For a building project to secure Leadership in Energy and Environmental Design certification, it must consist of a permanent building built on existing land, include all contiguous land associated with the project, and comply with LEED project size requirements. For LEED certification, neighborhood development projects must include at least two habitable buildings and not exceed 1,500 acres. Existing buildings and those under construction must have at least 1,000 square feet of gross floor area to meet certification standards.
Minimum standards for LEED certification of a home require that the structure meets the definition of "dwelling unit" according to all applicable codes and that of the International Residential Code. While LEED certification is only available for permanent structures, certification is possible for permanently installed prefabricated and modular structures. Similarly, buildings on docks, piers, jetties, infills or other manufactured structures in or above water are eligible for LEED certification if the land has previously supported other structures or hardscapes.

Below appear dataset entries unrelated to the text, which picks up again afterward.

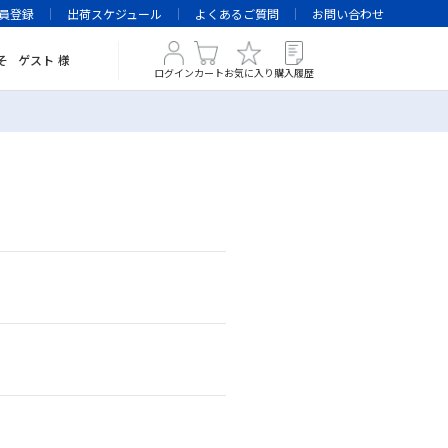
員登録
出荷スケジュール
よくあるご質問
お問い合わせ
そ
ゲスト
様
ログイン
カート
お気に入り
購入履歴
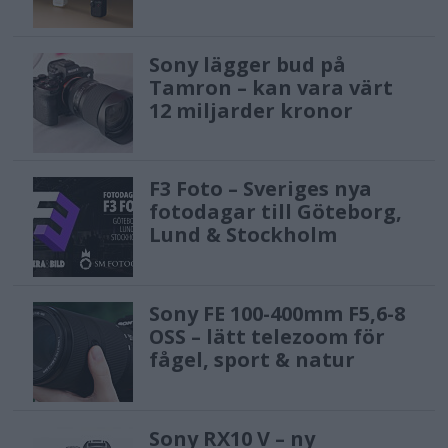
Sony lägger bud på
Tamron – kan vara värt
12 miljarder kronor
F3 Foto – Sveriges nya
fotodagar till Göteborg,
Lund & Stockholm
Sony FE 100-400mm F5,6-8
OSS – lätt telezoom för
fågel, sport & natur
Sony RX10 V – ny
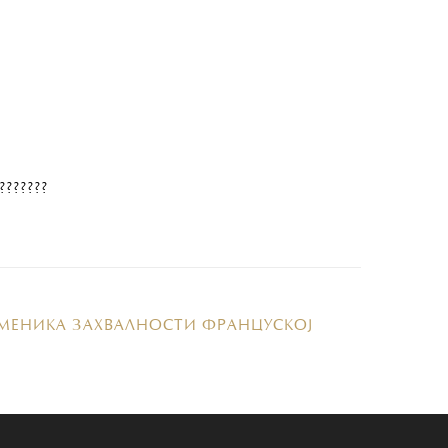
???????
МЕНИКА ЗАХВАЛНОСТИ ФРАНЦУСКОЈ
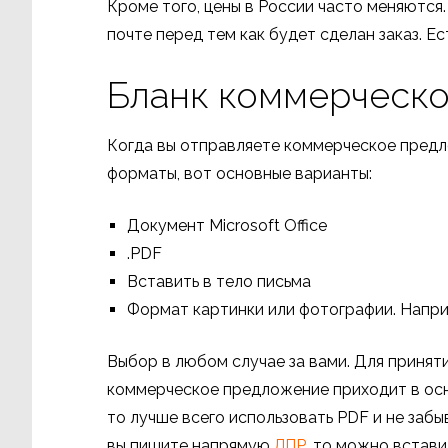
Кроме того, цены в России часто меняются
почте перед тем как будет сделан заказ. Е
Бланк коммерческ
Когда вы отправляете коммерческое предл
форматы, вот основные варианты:
Документ Microsoft Office
.PDF
Вставить в тело письма
Формат картинки или фотографии. Напри
Выбор в любом случае за вами. Для принят
коммерческое предложение приходит в осн
то лучше всего использовать PDF и не заб
вы пишите напрямую
ЛПР
, то можно встави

When defining the boundaries for a project seeking LEED certification, developers must include any land altered by the construction and all land containing parking, walkways, septic and storm water treatment or landscaping that is related to the project. Minimum standards for LEED certification of a home require that the structure meets the definition of "dwelling unit" according to all applicable codes, including that of the International Residential Code.
LEED projects earn various levels of certification depending upon the extent to which a project exceeds the minimum certification requirements in areas such as energy efficiency, sustainability, indoor environmental quality or, in the case of neighborhood projects, location and transportation accessibility. The U.S. Green building Council introduced the LEED standards and certifications in March 2000.